CVE-2026-6973: Ivanti EPMM Zero-Day Under Active Exploitation — Patch by May 10

CVE-2026-6973 is a high-severity improper input validation flaw in Ivanti Endpoint Manager Mobile (EPMM) — the enterprise mobile device management (MDM) platform used by government agencies and large enterprises to manage employee mobile devices.

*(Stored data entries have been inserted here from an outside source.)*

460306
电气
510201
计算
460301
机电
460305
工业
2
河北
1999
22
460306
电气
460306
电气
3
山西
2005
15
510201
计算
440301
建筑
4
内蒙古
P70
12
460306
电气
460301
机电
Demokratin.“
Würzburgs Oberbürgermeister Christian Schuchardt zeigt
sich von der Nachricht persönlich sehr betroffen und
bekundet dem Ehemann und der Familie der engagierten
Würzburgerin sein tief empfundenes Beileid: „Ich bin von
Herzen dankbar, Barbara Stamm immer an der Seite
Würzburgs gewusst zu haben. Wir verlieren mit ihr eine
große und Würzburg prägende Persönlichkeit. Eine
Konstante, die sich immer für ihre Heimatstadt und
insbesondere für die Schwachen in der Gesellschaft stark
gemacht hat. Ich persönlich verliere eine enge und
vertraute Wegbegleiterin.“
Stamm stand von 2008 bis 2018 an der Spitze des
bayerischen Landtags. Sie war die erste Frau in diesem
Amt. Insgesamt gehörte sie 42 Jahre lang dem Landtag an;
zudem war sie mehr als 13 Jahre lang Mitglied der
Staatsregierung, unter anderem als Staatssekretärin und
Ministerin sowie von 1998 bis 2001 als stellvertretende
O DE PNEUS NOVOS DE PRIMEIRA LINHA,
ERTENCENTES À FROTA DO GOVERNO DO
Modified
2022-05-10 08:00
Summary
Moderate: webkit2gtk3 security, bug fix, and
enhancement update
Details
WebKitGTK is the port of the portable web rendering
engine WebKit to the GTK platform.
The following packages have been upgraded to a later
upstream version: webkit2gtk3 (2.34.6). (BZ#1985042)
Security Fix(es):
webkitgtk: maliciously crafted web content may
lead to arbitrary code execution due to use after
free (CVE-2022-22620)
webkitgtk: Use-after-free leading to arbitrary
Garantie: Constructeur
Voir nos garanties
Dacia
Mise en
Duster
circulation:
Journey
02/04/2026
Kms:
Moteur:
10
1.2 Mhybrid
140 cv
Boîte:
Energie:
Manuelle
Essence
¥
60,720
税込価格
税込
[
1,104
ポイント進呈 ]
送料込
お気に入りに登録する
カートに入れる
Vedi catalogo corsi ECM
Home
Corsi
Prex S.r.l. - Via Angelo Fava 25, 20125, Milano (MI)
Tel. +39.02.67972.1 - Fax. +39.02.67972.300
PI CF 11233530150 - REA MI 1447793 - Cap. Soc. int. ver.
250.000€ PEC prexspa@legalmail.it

The vulnerability is being actively exploited in the wild: CISA (the U.S. Cybersecurity and Infrastructure Security Agency) added CVE-2026-6973 to its Known Exploited Vulnerabilities (KEV) catalog on May 7, 2026, and issued a four-day remediation deadline requiring U.S. federal civilian agencies to patch by May 10, 2026. Ivanti has released fixes in versions 12.6.1.1, 12.7.0.1, and 12.8.0.1.

CVE-2026-6973: Technical Details

CVE-2026-6973 (documented at the National Vulnerability Database) carries a CVSS v3.1 score of 7.2 (rated High). CVSS v3.1 scores range from 0 to 10, with 7.0–8.9 classified as High severity — meaning this vulnerability poses significant risk but is not rated Critical. In this case, the "High" rather than "Critical" rating reflects the fact that exploitation requires prior authentication with admin-level credentials, which limits exposure compared to unauthenticated flaws.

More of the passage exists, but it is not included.